Stuffed Zucchini Flowers

Stuffed Zucchini Flowers

Stuffed zucchini flowers are a mainstay of many cuisines in the Mediterranean. I’ve never had the pleasure of trying an authentic version of this dish, but you don’t have to travel overseas to access something that most people already have in their summer garden. I must admit that I’ve struggled to grow yellow squash/zucchini the past couple of summers. Thank goodness I have a decent relationship with our local Mennonite community. One of the families gave me a box full of squash blossoms - zucchini, acorn, and some other type of winter squash. Zucchini flowers are best for this application of stuffing and frying. They are tube-like and fairly rigid. However, they must be picked in the morning and used quickly.  

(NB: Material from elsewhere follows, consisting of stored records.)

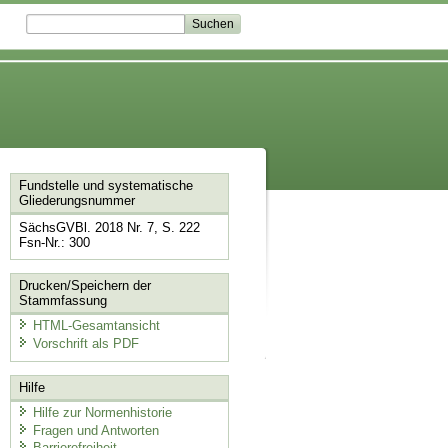
Fundstelle und systematische
Gliederungsnummer
SächsGVBl. 2018 Nr. 7, S. 222
Fsn-Nr.: 300
Drucken/Speichern der
Stammfassung
HTML-Gesamtansicht
Vorschrift als PDF
Hilfe
Hilfe zur Normenhistorie
Fragen und Antworten
Barrierefreiheit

This is the sort of simple dish that is refined by using the freshest top quality ingredients: freshly grated pecorino, good quality ricotta, grated whole nutmeg, fresh-picked mint, etc. The types and proportions of cheese can be quite varied depending on the recipe you come across, although ricotta seems to be foundational. You’ll also come across slight variations using a range of herbs and aromatic spices. Some omit additional flavors altogether in favor of a pure, squash-forward taste. In my recipe below, the addition of nutmeg or mint are optional. Personally, I like a few microplane scrapes of warming nutmeg with anything cheesy. Others might like the cool brightness of mint...Maybe one day I’ll try the real deal in Italy or Greece and do a rewrite on this one. 

Stuffed Zucchini Flowers

INGREDIENTS

  • 18-20 zucchini flowers
  • Frying oil
  • 300g ricotta cheese
  • 75g pecorino romano, finely grated
  • Zest of 1 lemon
  • Salt & pepper to taste (pecorino is already quite salty)
  • Optional: grated nutmeg or fresh mint
  • 275g all-purpose flour
  • 325ml whole milk
  • 2 eggs, beaten
  • Pinch of salt

INSTRUCTIONS  

  1. Check the zucchini flowers for insects and remove the stamens or pistils.
  2. Prep frying station with oil, paper towel-lined plate, and tongs. Heat oil in a deep fryer or heavy-bottomed pot to 375F.
  3. To make the cheese filling: In a large bowl combine the ricotta cheese, pecorino romano, lemon zest, salt, and pepper (optional: grated nutmeg or ribbons of mint). Mix well.
  4. Take each flower and gently fill with 1½-2 teaspoons of filling. Twist the tips to close. Set aside. 
  5. To make the batter: Add the flour to a large, wide bowl. Make a well in the center. Add the milk, eggs, and salt. Whisk until smooth. 
  6. Take each filled flower by the stem and dip it in the batter. Twist the flower while dredging and allow the excess to drip. Aim for a thin, almost translucent coating of batter.
  7. Carefully drop a few flowers at a time in the hot oil. Fry 2-3 minutes or until golden brown. Turn with tongs to fry all sides. 
  8. Once golden brown, remove the flowers and drain on the paper towel-lined plate.
  9. Serve immediately.
Notes

- Use a small scoop or pastry bag to make filling easier.

- These turn soggy very quickly. They can be re-fried to crisp up.